Ela tomou tudo de um só gole e estendeu o copo, pedindo mais. Ellery tornou a enchê-lo. Desta vez, ela bebeu mais devagar. — Quando viu sua peruca pela última vez, srta. Kemp? — Eu a usei no jantar, na noite passada, com meu vestido longo de lamê verde. Johnny gosta que as mulheres se vistam a rigor. Ainda estava na penteadeira, quando desci para tomar o café, esta manhã. Quando voltei, havia sumido. Se não soubesse que Johnny detesta cenas, teria revistado a bagagem daquelas duas cadelas. Pode encontrar a peruca para mim, Ellery? Sem que Johnny saiba? — Não acha que pode tê-la guardado em outro lugar? — o inspetor perguntou, esperançoso. — Claro que não. Como alguém pode deixar de perceber uma peruca verde? — Um vestido e uma peruca — Ellery murmurou, depois que a moça saiu. — Sumiram coisas das duas primeiras ex-esposas. É possível que a terceira… — Filho, filho — o pai disse, em tom de reprovação —, você prometeu. — Sim, papai. Mas, temos que admitir… Ellery não terminou a frase. O inspetor procurou se consolar, pensando que aquilo era um simples caso de roubo, fácil de explicar. Então, no meio da tarde, Ellery disse, de repente: — Olhe, papai, não há nenhuma lógica emtudo isso. A terceira também deve ter perdido alguma coisa. Acho que vou até lá… O inspetor falou, simplesmente: — Estarei no riacho, pescando, filho. Benedict tinha uma piscina imensa atrás da casa. Ainda estava coberta com a lona que a protegia durante o inverno. Mas as cadeiras de verão já estavam do lado de fora, num terraço próximo a um antigo celeiro. Ellery encontrou Alice Tierney se bronzeando. As tardes de primavera eram quentes, com uma leve brisa.

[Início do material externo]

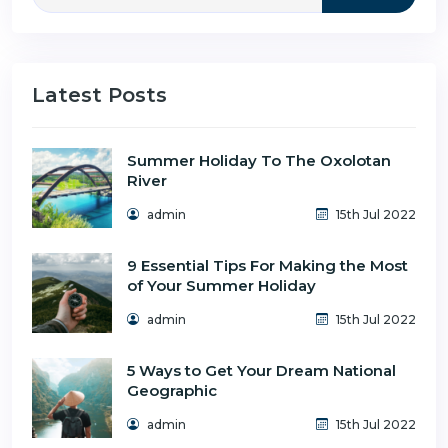
Latest Posts
Summer Holiday To The Oxolotan
River
admin
15th Jul 2022
9 Essential Tips For Making the Most
of Your Summer Holiday
admin
15th Jul 2022
5 Ways to Get Your Dream National
Geographic
admin
15th Jul 2022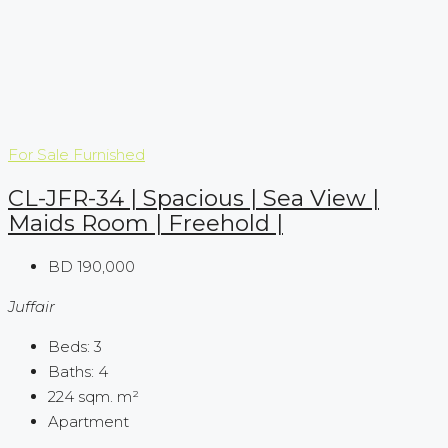
For Sale
Furnished
CL-JFR-34 | Spacious | Sea View |
Maids Room | Freehold |
BD 190,000
Juffair
Beds:
3
Baths:
4
224 sqm.
m²
Apartment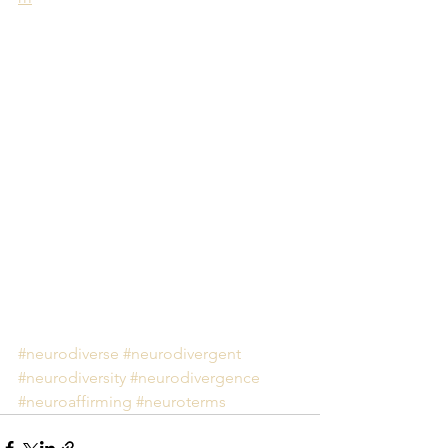
#neurodiverse
#neurodivergent
#neurodiversity
#neurodivergence
#neuroaffirming
#neuroterms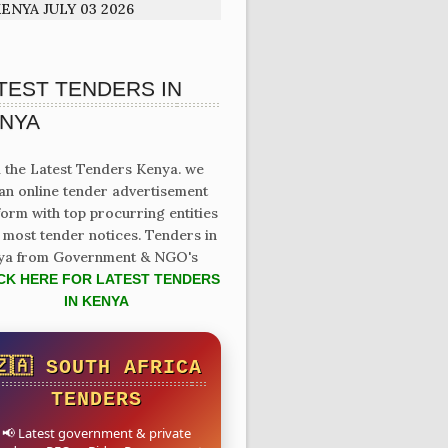
ENYA JULY 03 2026
TEST TENDERS IN
NYA
 the Latest Tenders Kenya. we
an online tender advertisement
form with top procurring entities
 most tender notices. Tenders in
ya from Government & NGO's
CK HERE FOR LATEST TENDERS
IN KENYA
🇿🇦 SOUTH AFRICA
TENDERS
📢 Latest government & private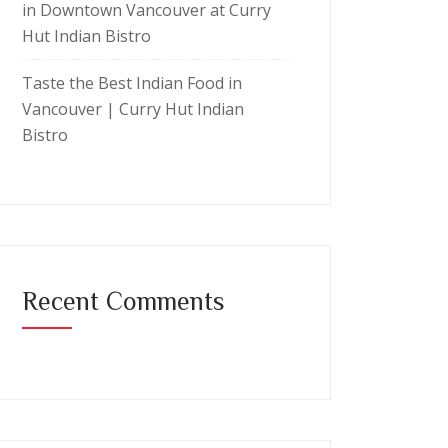
in Downtown Vancouver at Curry
Hut Indian Bistro
Taste the Best Indian Food in
Vancouver | Curry Hut Indian
Bistro
Recent Comments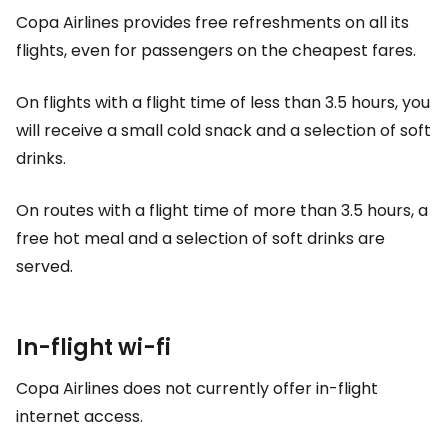
Copa Airlines provides free refreshments on all its
flights, even for passengers on the cheapest fares.
On flights with a flight time of less than 3.5 hours, you
will receive a small cold snack and a selection of soft
drinks.
On routes with a flight time of more than 3.5 hours, a
free hot meal and a selection of soft drinks are
served.
In-flight wi-fi
Copa Airlines does not currently offer in-flight
internet access.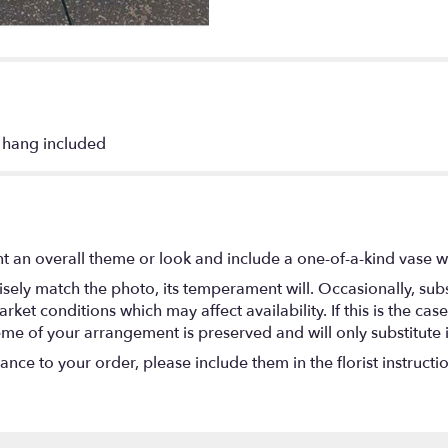
o hang included
t an overall theme or look and include a one-of-a-kind vase w
ely match the photo, its temperament will. Occasionally, subs
t conditions which may affect availability. If this is the case 
eme of your arrangement is preserved and will only substitute 
nce to your order, please include them in the florist instructi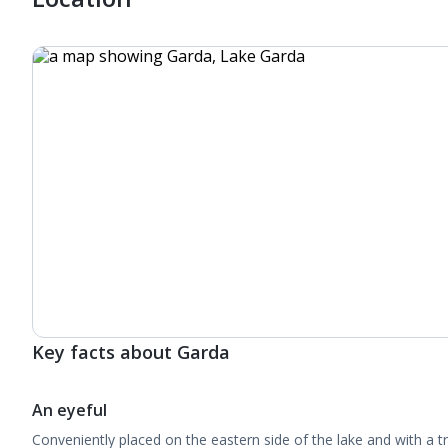
Key facts about Garda
An eyeful
Conveniently placed on the eastern side of the lake and with a t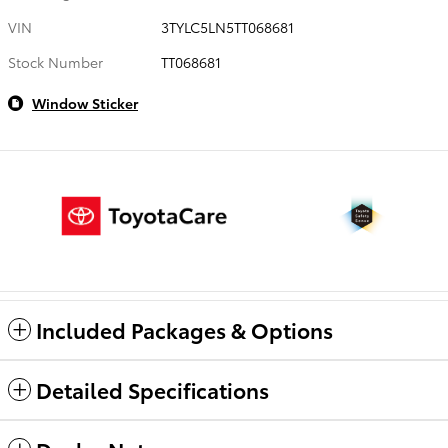
VIN
3TYLC5LN5TT068681
Stock Number
TT068681
Window Sticker
Included Packages & Options
Detailed Specifications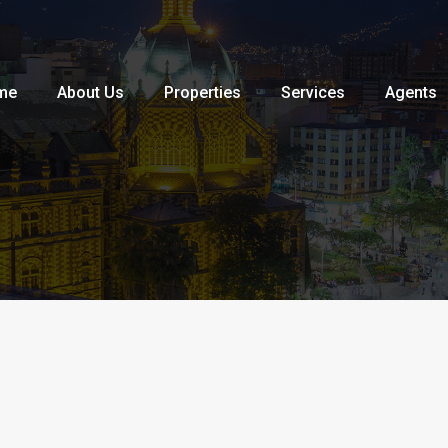
Home
About Us
Properties
me
About Us
Properties
Services
Agents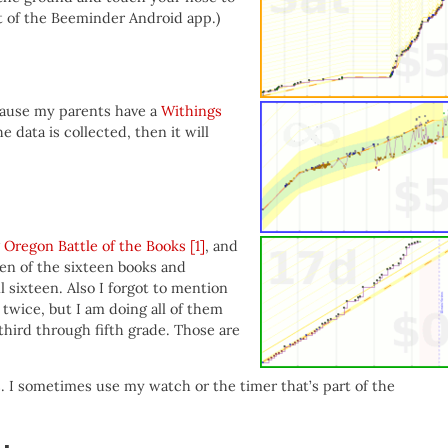
t of the Beeminder Android app.)
ecause my parents have a
Withings
e data is collected, then it will
g
Oregon Battle of the Books
[1]
, and
ven of the sixteen books and
l sixteen. Also I forgot to mention
 twice, but I am doing all of them
 third through fifth grade. Those are
. I sometimes use my watch or the timer that’s part of the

O rosto dela estava avermelhado, como se já estivesse deitada ali há algum tempo.No momento em que Ellery a viu, imediatamente a reconheceu. Durante suas viagens a Wrightsville ele tinha conhecido o hospital. Naquela ocasião, ela estava de uniforme… uma garota grande, saudável, alta e de rosto comum. — Srta. Tierney? Acho que não se lembra de mim. — Claro que sim — ela gritou, sentando-se. — Você é o grande Ellery Queen, presente de Deus para Wrightsville. — Não precisa fazer tanto escândalo sobre isso — disse, sentando-se numa cadeira de ferro. — Oh, mas estou falando sério. — Mesmo? Quem me chama assim por aqui? — Todo mundo — os olhos azuis e frios dela brilharam ao sol.— Naturalmente, já ouvi alguém dizer que o presente foi do diabo, mas a gente encontra descontentes por toda parte. — Dizem isso, provavelmente, porque o índice de criminalidade aumentou, desde que comecei a vir para cá. Fuma, srta. Tierney? — Claro que não. E nem você devia. Oh, droga, aqui estou eu novamente… nunca consigo esquecer meu treinamento. Ela usava calça comprida e jaqueta, que não a favoreciam em nada. Tinha o cabelo longo e liso, com um penteado completamente errado para o seu tipo de rosto. Mas tudo isso desaparecia diante de sua cordialidade; cordialidade que devia cultivar com muito carinho. Ele compreendeu o que Johnny Benedict, com seu gosto por mulheres superficiais, tinha encontrado naquela. — Estou contente que tenha decidido sair do esconderijo — Alice Tierney continuou, animada. — Johnny nos ameaçou com punições incríveis, se fôssemos incomodá-lo. — Na verdade, ainda não saí completamente. Vim aqui para lhe perguntar se está preocupada com alguma coisa.

— Oh? — ela parecia confusa. — O que é isso, sr. Queen? Ellery inclinou-se um pouco para a frente.